▸ Records provided:

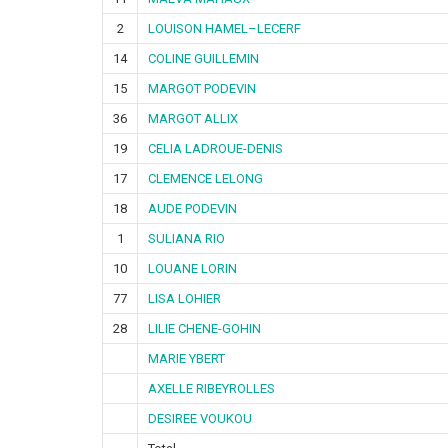
2
LOUISON HAMEL–LECERF
14
COLINE GUILLEMIN
15
MARGOT PODEVIN
36
MARGOT ALLIX
19
CELIA LADROUE-DENIS
17
CLEMENCE LELONG
18
AUDE PODEVIN
1
SULIANA RIO
10
LOUANE LORIN
77
LISA LOHIER
28
LILIE CHENE-GOHIN
MARIE YBERT
AXELLE RIBEYROLLES
DESIREE VOUKOU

▸ Work task: Set down only the line containing "AUDE PODEVIN" and the lines after it through the end, exactly as they appear above.

▸ Solution below:
AUDE PODEVIN
1
SULIANA RIO
10
LOUANE LORIN
77
LISA LOHIER
28
LILIE CHENE-GOHIN
MARIE YBERT
AXELLE RIBEYROLLES
DESIREE VOUKOU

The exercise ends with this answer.